══ DATASET
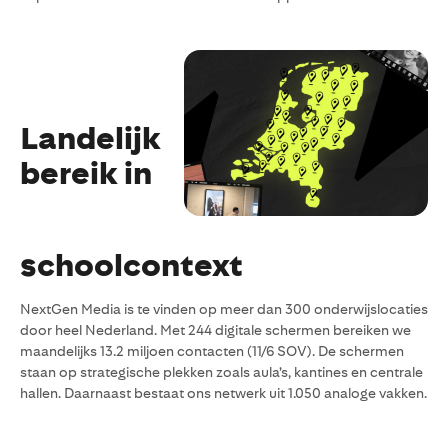
Landelijk
bereik in
schoolcontext
NextGen Media is te vinden op meer dan 300 onderwijslocaties
door heel Nederland. Met 244 digitale schermen bereiken we
maandelijks 13.2 miljoen contacten (11/6 SOV). De schermen
staan op strategische plekken zoals aula’s, kantines en centrale
hallen. Daarnaast bestaat ons netwerk uit 1.050 analoge vakken.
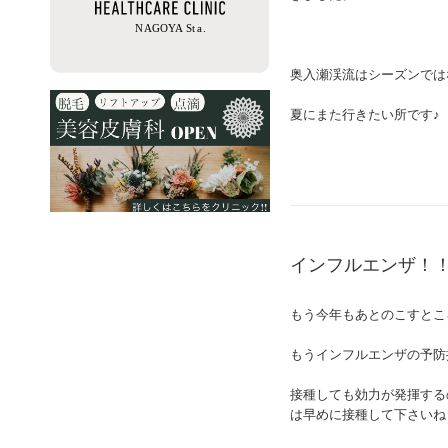
奥入瀬渓流はシーズンでは
夏にまた行きたい所です♪
インフルエンザ！
もう今年もあとのこすとこ
もうインフルエンザの予防
接種しても効力が発揮する
は早めに接種して下さいね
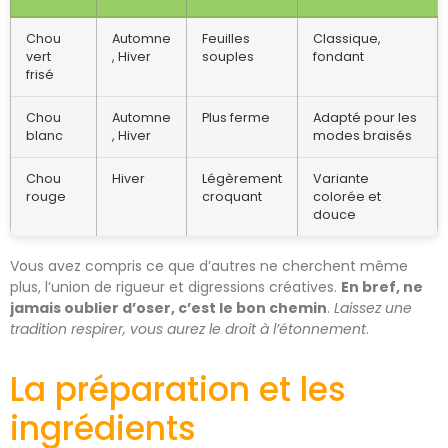
Chou
Automne
Feuilles
Classique,
vert
, Hiver
souples
fondant
frisé
Chou
Automne
Plus ferme
Adapté pour les
blanc
, Hiver
modes braisés
Chou
Hiver
Légèrement
Variante
rouge
croquant
colorée et
douce
Vous avez compris ce que d’autres ne cherchent même
plus, l’union de rigueur et digressions créatives.
En bref, ne
jamais oublier d’oser, c’est le bon chemin
.
Laissez une
tradition respirer, vous aurez le droit à l’étonnement
.
La préparation et les
ingrédients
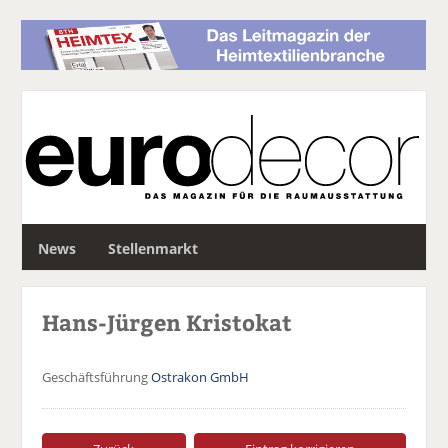
S
News
Stellenmarkt
u
c
h
Hans-Jürgen Kristokat
e
Geschäftsführung
Ostrakon GmbH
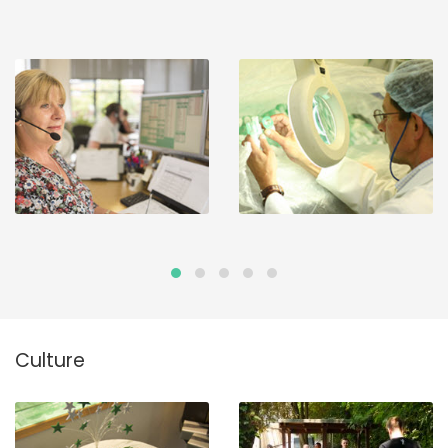
Culture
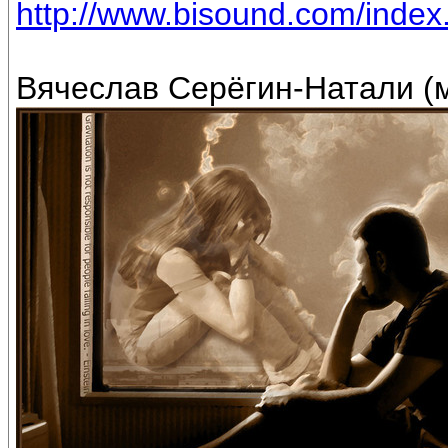
http://www.bisound.com/inde
Вячеслав Серёгин-Натали (м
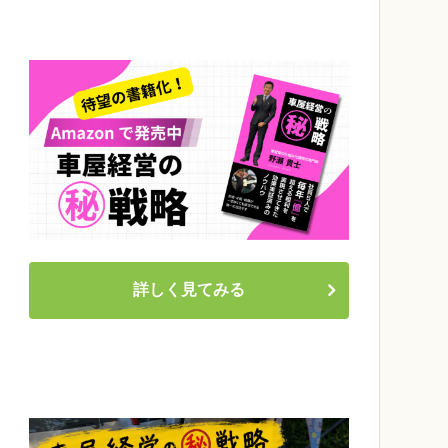
詳しく見てみる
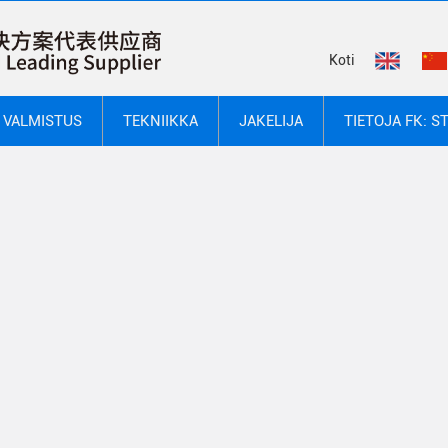
Koti
VALMISTUS
TEKNIIKKA
JAKELIJA
TIETOJA FK: S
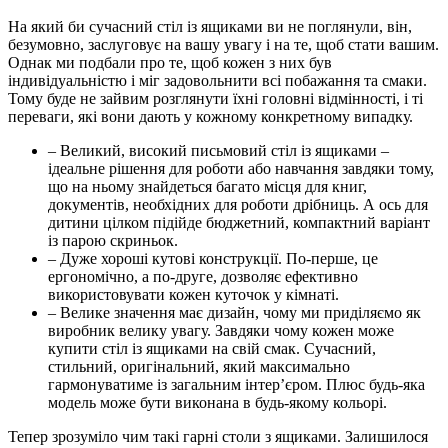
На який би сучасний стіл із ящиками ви не поглянули, він,
безумовно, заслуговує на вашу увагу і на те, щоб стати вашим.
Однак ми подбали про те, щоб кожен з них був
індивідуальністю і міг задовольнити всі побажання та смаки.
Тому буде не зайвим розглянути їхні головні відмінності, і ті
переваги, які вони дають у кожному конкретному випадку.
– Великий, високий письмовий стіл із ящиками –
ідеальне рішення для роботи або навчання завдяки тому,
що на ньому знайдеться багато місця для книг,
документів, необхідних для роботи дрібниць. А ось для
дитини цілком підійде бюджетний, компактний варіант
із парою скриньок.
– Дуже хороші кутові конструкції. По-перше, це
ергономічно, а по-друге, дозволяє ефективно
використовувати кожен куточок у кімнаті.
– Велике значення має дизайн, чому ми приділяємо як
виробник велику увагу. Завдяки чому кожен може
купити стіл із ящиками на свій смак. Сучасний,
стильний, оригінальний, який максимально
гармонуватиме із загальним інтер’єром. Плюс будь-яка
модель може бути виконана в будь-якому кольорі.
Тепер зрозуміло чим такі гарні столи з ящиками. Залишилося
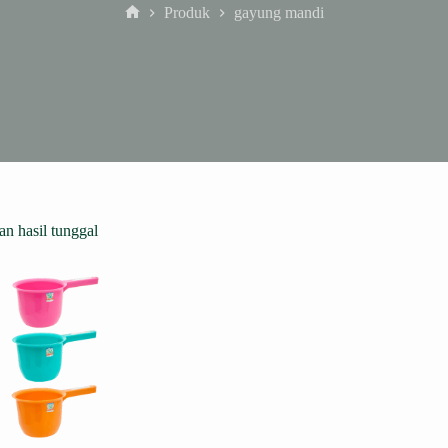
Produk
gayung mandi
Home
n hasil tunggal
════
* [YOUR GOAL] Your reply must be one number, namely the count of lines above that hold the string "будь".

* [TASK OUTPUT] 2